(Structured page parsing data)
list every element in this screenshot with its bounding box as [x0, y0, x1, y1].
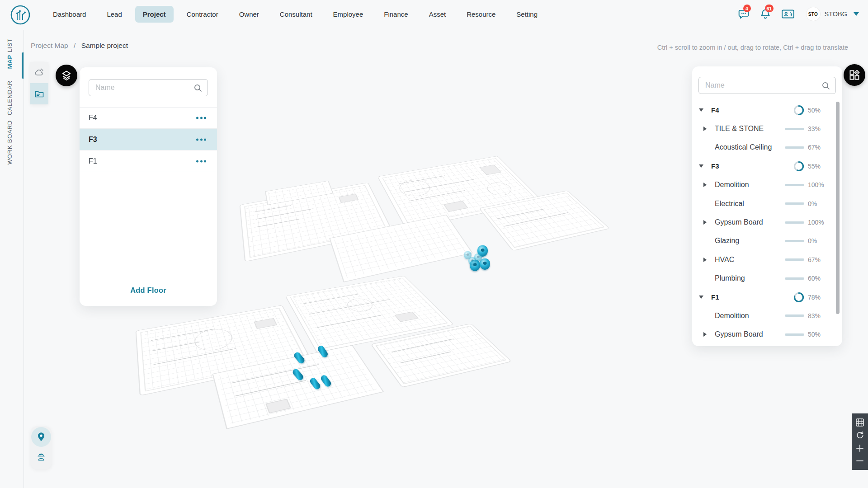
expand-caret-icon[interactable] — [703, 127, 707, 131]
contacts-button[interactable] — [781, 8, 795, 20]
sidebar-item-work-board[interactable]: WORK BOARD — [6, 120, 13, 164]
wbs-toggle-button[interactable] — [844, 64, 865, 86]
progress-percent: 60% — [808, 275, 821, 282]
map-controls-hint: Ctrl + scroll to zoom in / out, drag to … — [657, 44, 848, 51]
nav-item-asset[interactable]: Asset — [421, 6, 454, 23]
zoom-out-button[interactable] — [854, 455, 865, 466]
progress-ring — [793, 292, 804, 303]
expand-caret-icon[interactable] — [703, 220, 707, 225]
breadcrumb-section[interactable]: Project Map — [31, 42, 68, 49]
wbs-row-demolition[interactable]: Demolition100% — [692, 176, 842, 194]
grid-view-button[interactable] — [854, 417, 865, 428]
floor-search — [89, 79, 208, 96]
progress-percent: 0% — [808, 237, 817, 244]
wbs-row-demolition[interactable]: Demolition83% — [692, 306, 842, 325]
nav-item-setting[interactable]: Setting — [509, 6, 545, 23]
map-zoom-toolbar — [852, 413, 868, 470]
notifications-button[interactable]: 61 — [760, 8, 771, 20]
worker-view-button[interactable] — [31, 447, 51, 467]
progress-ring — [793, 105, 804, 116]
wbs-label: F3 — [711, 162, 719, 170]
user-menu-caret-icon[interactable] — [854, 12, 859, 16]
collapse-caret-icon[interactable] — [699, 108, 703, 112]
location-pin-button[interactable] — [31, 427, 51, 447]
progress-bar — [785, 221, 804, 224]
user-name: STOBG — [825, 10, 848, 18]
progress-bar — [785, 240, 804, 242]
wbs-row-f4[interactable]: F4 50% — [692, 101, 842, 119]
wbs-label: Demolition — [715, 181, 749, 189]
wbs-search-input[interactable] — [699, 77, 835, 94]
map-marker-pin[interactable] — [480, 258, 490, 270]
weather-icon — [34, 67, 45, 78]
wbs-row-hvac[interactable]: HVAC67% — [692, 250, 842, 269]
sidebar-item-map[interactable]: MAP — [6, 55, 13, 69]
wbs-row-gypsum-board[interactable]: Gypsum Board50% — [692, 325, 842, 344]
user-menu[interactable]: STO STOBG — [807, 7, 859, 21]
wbs-scrollbar[interactable] — [836, 102, 840, 314]
search-icon — [821, 81, 831, 91]
main-nav: Dashboard Lead Project Contractor Owner … — [45, 6, 545, 23]
layers-icon — [61, 70, 72, 81]
top-navbar: Dashboard Lead Project Contractor Owner … — [0, 0, 868, 30]
floor-menu-button[interactable] — [194, 158, 208, 164]
wbs-row-f3[interactable]: F3 55% — [692, 157, 842, 175]
wbs-row-electrical[interactable]: Electrical0% — [692, 194, 842, 213]
nav-item-lead[interactable]: Lead — [99, 6, 129, 23]
sidebar-item-calendar[interactable]: CALENDAR — [6, 80, 13, 115]
wbs-row-glazing[interactable]: Glazing0% — [692, 232, 842, 250]
floor-row-f1[interactable]: F1 — [80, 150, 217, 172]
grid-icon — [855, 418, 864, 427]
floor-menu-button[interactable] — [194, 115, 208, 121]
collapse-caret-icon[interactable] — [699, 164, 703, 168]
layers-toggle-button[interactable] — [56, 65, 77, 86]
zoom-in-button[interactable] — [854, 443, 865, 454]
collapse-caret-icon[interactable] — [699, 296, 703, 299]
floor-row-f3[interactable]: F3 — [80, 129, 217, 150]
wbs-label: HVAC — [715, 256, 734, 264]
wbs-row-tile-stone[interactable]: TILE & STONE33% — [692, 119, 842, 138]
wbs-row-acoustical-ceiling[interactable]: Acoustical Ceiling67% — [692, 138, 842, 157]
sidebar-item-list[interactable]: LIST — [6, 38, 13, 52]
expand-caret-icon[interactable] — [703, 183, 707, 187]
add-floor-button[interactable]: Add Floor — [80, 274, 217, 306]
expand-caret-icon[interactable] — [703, 332, 707, 337]
floor-name: F1 — [89, 157, 97, 165]
nav-item-employee[interactable]: Employee — [326, 6, 371, 23]
refresh-icon — [855, 431, 864, 440]
wbs-search — [698, 77, 836, 94]
wbs-label: Electrical — [715, 200, 744, 208]
floor-name: F4 — [89, 114, 97, 122]
wbs-row-f1[interactable]: F1 78% — [692, 288, 842, 306]
expand-caret-icon[interactable] — [703, 258, 707, 262]
floor-search-input[interactable] — [89, 80, 208, 96]
nav-item-dashboard[interactable]: Dashboard — [45, 6, 94, 23]
nav-item-consultant[interactable]: Consultant — [272, 6, 320, 23]
floor-row-f4[interactable]: F4 — [80, 107, 217, 129]
nav-item-project[interactable]: Project — [135, 6, 174, 23]
wbs-row-plumbing[interactable]: Plumbing60% — [692, 269, 842, 288]
reset-view-button[interactable] — [854, 430, 865, 441]
progress-percent: 100% — [808, 219, 824, 226]
nav-item-finance[interactable]: Finance — [376, 6, 415, 23]
weather-layer-button[interactable] — [30, 62, 48, 83]
floors-layer-button[interactable] — [30, 83, 48, 104]
nav-item-resource[interactable]: Resource — [459, 6, 503, 23]
progress-percent: 78% — [808, 294, 821, 301]
progress-percent: 100% — [808, 181, 824, 188]
nav-item-contractor[interactable]: Contractor — [179, 6, 226, 23]
progress-bar — [785, 146, 804, 149]
wbs-row-gypsum-board[interactable]: Gypsum Board100% — [692, 213, 842, 231]
floor-menu-button[interactable] — [194, 136, 208, 142]
wbs-label: Acoustical Ceiling — [715, 143, 772, 151]
app-root: Dashboard Lead Project Contractor Owner … — [0, 0, 868, 488]
notifications-badge: 61 — [765, 5, 774, 12]
nav-item-owner[interactable]: Owner — [231, 6, 267, 23]
progress-percent: 0% — [808, 200, 817, 207]
wbs-label: Gypsum Board — [715, 330, 763, 338]
category-grid-icon — [849, 69, 860, 81]
map-marker-pin[interactable] — [468, 257, 476, 265]
app-logo[interactable] — [10, 5, 31, 25]
chat-button[interactable]: 4 — [738, 8, 750, 20]
progress-bar — [785, 314, 804, 317]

Directions for this task. Take every entry and repeat it verbatim, minus the pictures.

Written solution.
list every element in this screenshot with its bounding box as [x0, y0, x1, y1].
expand-caret-icon[interactable] — [703, 127, 707, 131]
contacts-button[interactable] — [781, 8, 795, 20]
sidebar-item-work-board[interactable]: WORK BOARD — [6, 120, 13, 164]
wbs-toggle-button[interactable] — [844, 64, 865, 86]
progress-percent: 60% — [808, 275, 821, 282]
map-controls-hint: Ctrl + scroll to zoom in / out, drag to … — [657, 44, 848, 51]
nav-item-asset[interactable]: Asset — [421, 6, 454, 23]
zoom-out-button[interactable] — [854, 455, 865, 466]
progress-ring — [793, 292, 804, 303]
expand-caret-icon[interactable] — [703, 220, 707, 225]
breadcrumb-section[interactable]: Project Map — [31, 42, 68, 49]
wbs-row-demolition[interactable]: Demolition100% — [692, 176, 842, 194]
grid-view-button[interactable] — [854, 417, 865, 428]
floor-search — [89, 79, 208, 96]
progress-percent: 0% — [808, 237, 817, 244]
wbs-row-demolition[interactable]: Demolition83% — [692, 306, 842, 325]
nav-item-setting[interactable]: Setting — [509, 6, 545, 23]
map-zoom-toolbar — [852, 413, 868, 470]
notifications-button[interactable]: 61 — [760, 8, 771, 20]
worker-view-button[interactable] — [31, 447, 51, 467]
progress-ring — [793, 105, 804, 116]
wbs-label: F3 — [711, 162, 719, 170]
user-menu-caret-icon[interactable] — [854, 12, 859, 16]
collapse-caret-icon[interactable] — [699, 108, 703, 112]
location-pin-button[interactable] — [31, 427, 51, 447]
progress-bar — [785, 221, 804, 224]
user-name: STOBG — [825, 10, 848, 18]
progress-bar — [785, 240, 804, 242]
wbs-row-f4[interactable]: F4 50% — [692, 101, 842, 119]
wbs-label: Demolition — [715, 181, 749, 189]
wbs-search-input[interactable] — [699, 77, 835, 94]
map-marker-pin[interactable] — [480, 258, 490, 270]
weather-icon — [34, 67, 45, 78]
wbs-row-hvac[interactable]: HVAC67% — [692, 250, 842, 269]
sidebar-item-map[interactable]: MAP — [6, 55, 13, 69]
wbs-row-gypsum-board[interactable]: Gypsum Board50% — [692, 325, 842, 344]
user-menu[interactable]: STO STOBG — [807, 7, 859, 21]
wbs-scrollbar[interactable] — [836, 102, 840, 314]
search-icon — [821, 81, 831, 91]
main-nav: Dashboard Lead Project Contractor Owner … — [45, 6, 545, 23]
layers-icon — [61, 70, 72, 81]
top-navbar: Dashboard Lead Project Contractor Owner … — [0, 0, 868, 30]
floor-menu-button[interactable] — [194, 158, 208, 164]
wbs-row-f3[interactable]: F3 55% — [692, 157, 842, 175]
wbs-row-electrical[interactable]: Electrical0% — [692, 194, 842, 213]
nav-item-lead[interactable]: Lead — [99, 6, 129, 23]
sidebar-item-calendar[interactable]: CALENDAR — [6, 80, 13, 115]
wbs-row-glazing[interactable]: Glazing0% — [692, 232, 842, 250]
floor-row-f1[interactable]: F1 — [80, 150, 217, 172]
grid-icon — [855, 418, 864, 427]
floor-menu-button[interactable] — [194, 115, 208, 121]
collapse-caret-icon[interactable] — [699, 164, 703, 168]
layers-toggle-button[interactable] — [56, 65, 77, 86]
zoom-in-button[interactable] — [854, 443, 865, 454]
collapse-caret-icon[interactable] — [699, 296, 703, 299]
floor-row-f3[interactable]: F3 — [80, 129, 217, 150]
wbs-label: HVAC — [715, 256, 734, 264]
wbs-row-tile-stone[interactable]: TILE & STONE33% — [692, 119, 842, 138]
wbs-row-acoustical-ceiling[interactable]: Acoustical Ceiling67% — [692, 138, 842, 157]
sidebar-item-list[interactable]: LIST — [6, 38, 13, 52]
expand-caret-icon[interactable] — [703, 183, 707, 187]
add-floor-button[interactable]: Add Floor — [80, 274, 217, 306]
expand-caret-icon[interactable] — [703, 332, 707, 337]
floor-name: F1 — [89, 157, 97, 165]
nav-item-employee[interactable]: Employee — [326, 6, 371, 23]
refresh-icon — [855, 431, 864, 440]
wbs-search — [698, 77, 836, 94]
wbs-label: Electrical — [715, 200, 744, 208]
floor-name: F4 — [89, 114, 97, 122]
wbs-row-f1[interactable]: F1 78% — [692, 288, 842, 306]
expand-caret-icon[interactable] — [703, 258, 707, 262]
floor-search-input[interactable] — [89, 80, 208, 96]
nav-item-dashboard[interactable]: Dashboard — [45, 6, 94, 23]
nav-item-consultant[interactable]: Consultant — [272, 6, 320, 23]
floor-row-f4[interactable]: F4 — [80, 107, 217, 129]
nav-item-project[interactable]: Project — [135, 6, 174, 23]
wbs-row-plumbing[interactable]: Plumbing60% — [692, 269, 842, 288]
reset-view-button[interactable] — [854, 430, 865, 441]
progress-percent: 100% — [808, 219, 824, 226]
nav-item-finance[interactable]: Finance — [376, 6, 415, 23]
weather-layer-button[interactable] — [30, 62, 48, 83]
floors-layer-button[interactable] — [30, 83, 48, 104]
nav-item-resource[interactable]: Resource — [459, 6, 503, 23]
progress-percent: 78% — [808, 294, 821, 301]
progress-percent: 100% — [808, 181, 824, 188]
nav-item-contractor[interactable]: Contractor — [179, 6, 226, 23]
progress-bar — [785, 146, 804, 149]
wbs-row-gypsum-board[interactable]: Gypsum Board100% — [692, 213, 842, 231]
floor-menu-button[interactable] — [194, 136, 208, 142]
wbs-label: Acoustical Ceiling — [715, 143, 772, 151]
app-root: Dashboard Lead Project Contractor Owner … — [0, 0, 868, 488]
notifications-badge: 61 — [765, 5, 774, 12]
nav-item-owner[interactable]: Owner — [231, 6, 267, 23]
progress-percent: 0% — [808, 200, 817, 207]
wbs-label: Gypsum Board — [715, 330, 763, 338]
category-grid-icon — [849, 69, 860, 81]
map-marker-pin[interactable] — [468, 257, 476, 265]
app-logo[interactable] — [10, 5, 31, 25]
chat-button[interactable]: 4 — [738, 8, 750, 20]
progress-bar — [785, 314, 804, 317]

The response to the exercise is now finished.